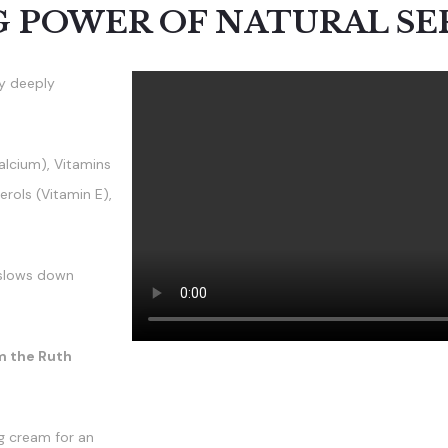
G POWER OF NATURAL S
by deeply
alcium), Vitamins
rols (Vitamin E),
d slows down
m the Ruth
g cream for an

-=-=-

■ Action item ■
An exact copy of each entry is required, minus the pictures.

■ Answer for this exercise ■
G POWER OF NATURAL S
by deeply
alcium), Vitamins
rols (Vitamin E),
d slows down
m the Ruth
g cream for an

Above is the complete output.